**WHAT YOU NEED TO DO**
Answer with only the number of lines below where "cloisons" appears.

···

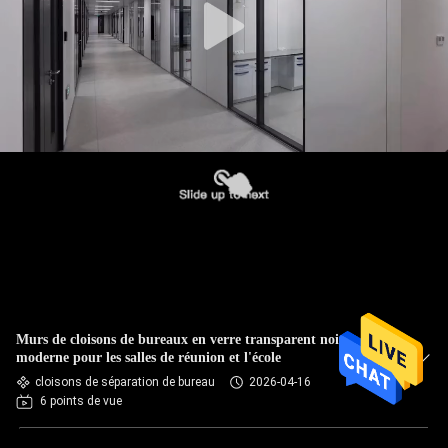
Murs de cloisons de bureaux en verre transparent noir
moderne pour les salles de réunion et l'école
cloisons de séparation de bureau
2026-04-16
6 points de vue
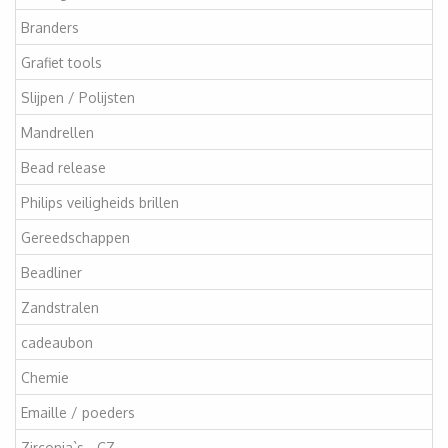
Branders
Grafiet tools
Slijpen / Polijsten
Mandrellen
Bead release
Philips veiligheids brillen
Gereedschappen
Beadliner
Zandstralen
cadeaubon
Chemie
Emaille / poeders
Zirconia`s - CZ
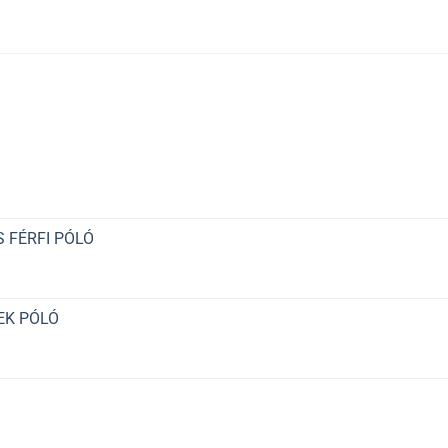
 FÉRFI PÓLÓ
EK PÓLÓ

···

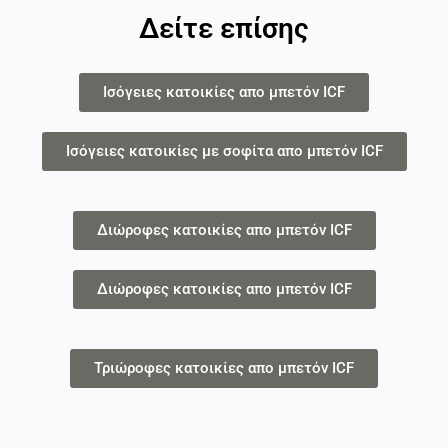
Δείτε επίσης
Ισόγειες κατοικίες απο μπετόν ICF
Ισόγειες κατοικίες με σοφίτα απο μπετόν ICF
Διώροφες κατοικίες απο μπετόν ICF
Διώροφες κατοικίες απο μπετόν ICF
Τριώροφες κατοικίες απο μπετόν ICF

···

**OUTPUT FOR THIS TASK**
2